March 8, 2013
You would like meeting Jamie Gorder and her husband, Mark.
They farm near Wahpeton, N.D. Jamie won the North Dakota 2012 corn yield contest with a 298.6 bushels per acre corn yield entry. It was in the dryland corn division. The entry earned her second place in the national corn yield contest.
The couple enters the National Corn Growers Yield Contest every year. They use the yield contest to test new practices and products. The Gorders ridge till. The push plant populations and maturity on contest entries They were at 40,000+ ppa for this year’s contest and they planted a hybrid that was 100+ days in relative maturity.
An elevator employees flattens over the peak of a pile of corn being built at an elevator in South Dakota.
They prepare well for planting. They go through their planter and replace worn parts. They take the planting units to a test stand.
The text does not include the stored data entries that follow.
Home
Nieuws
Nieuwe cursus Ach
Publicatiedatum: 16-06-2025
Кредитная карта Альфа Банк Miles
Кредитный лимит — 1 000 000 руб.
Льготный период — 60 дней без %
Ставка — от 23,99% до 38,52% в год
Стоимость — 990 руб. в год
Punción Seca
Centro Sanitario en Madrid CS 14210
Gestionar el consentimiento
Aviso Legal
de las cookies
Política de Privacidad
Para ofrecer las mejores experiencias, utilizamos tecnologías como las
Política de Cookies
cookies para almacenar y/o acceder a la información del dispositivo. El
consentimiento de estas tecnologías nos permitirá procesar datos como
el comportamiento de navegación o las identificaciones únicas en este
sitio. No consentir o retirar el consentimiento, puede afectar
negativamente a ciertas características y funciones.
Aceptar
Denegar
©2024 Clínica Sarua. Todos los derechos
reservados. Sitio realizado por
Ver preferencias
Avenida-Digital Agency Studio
Once they get into the field, they plant slowly and carefully. Zeo skips or doubles is their goal. They keep the planter at a uniform depth on the top of the ridges.
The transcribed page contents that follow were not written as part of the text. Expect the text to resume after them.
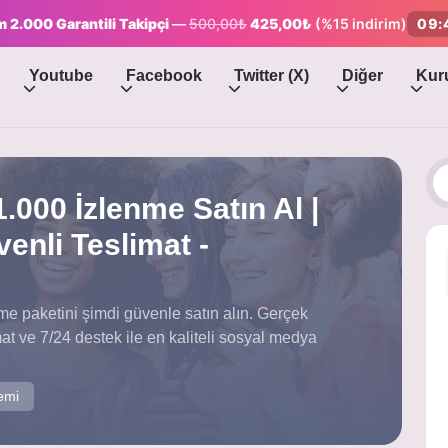
 2.000 Garantili Takipçi
—
500,00₺
425,00₺
(%15 indirim)
09:
Youtube
Facebook
Twitter (X)
Diğer
Kur
.000 İzlenme Satın Al |
venli Teslimat -
e paketini şimdi güvenle satın alın. Gerçek
limat ve 7/24 destek ile en kaliteli sosyal medya
emi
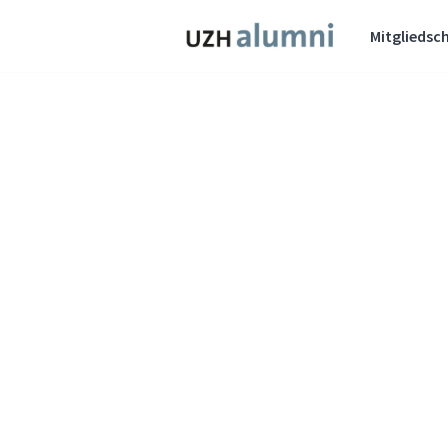
Mitgliedsch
The Gorders spoon feed corn all year long. They use a full complement of macro and micronutrients. They split fertilizer applications. They knife in some fertilizer next to the ridges before planting. They put down a starter fertilizer with the planter. They sidedress when corn is about knee high.
The Gorders are pushing to hit 300 bushels per acre in the corn yield contest.
“It seems kind of hard to believe that we can produce 300 bushels per acre corn in North Dakota,” she says. “But it is definitely within reach.”
Maybe they will get there this year.